What you have to do:
From the line that contains "Es gibt noch keine Rezensionen." to the end of the entries, write out every line exactly, including both ends, and nothing more.

Material for this exercise Start Marker

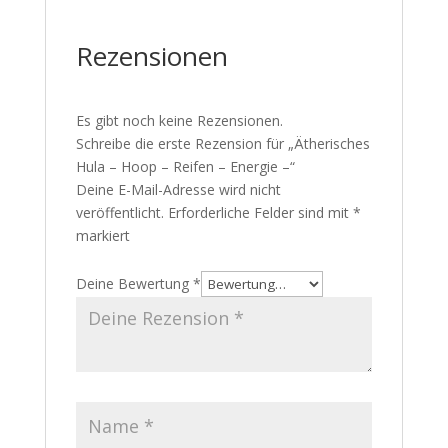
Yoga-Teacher – Healing-Coach – Medium
Rezensionen
Es gibt noch keine Rezensionen.
Schreibe die erste Rezension für
„Ätherisches Hula – Hoop – Reifen –
Energie –“
Deine E-Mail-Adresse wird nicht
veröffentlicht.
Erforderliche Felder sind mit
*
markiert
Deine Bewertung
*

Material for this exercise End Marker

Answer to the exercise:
Es gibt noch keine Rezensionen.
Schreibe die erste Rezension für
„Ätherisches Hula – Hoop – Reifen –
Energie –“
Deine E-Mail-Adresse wird nicht
veröffentlicht.
Erforderliche Felder sind mit
*
markiert
Deine Bewertung
*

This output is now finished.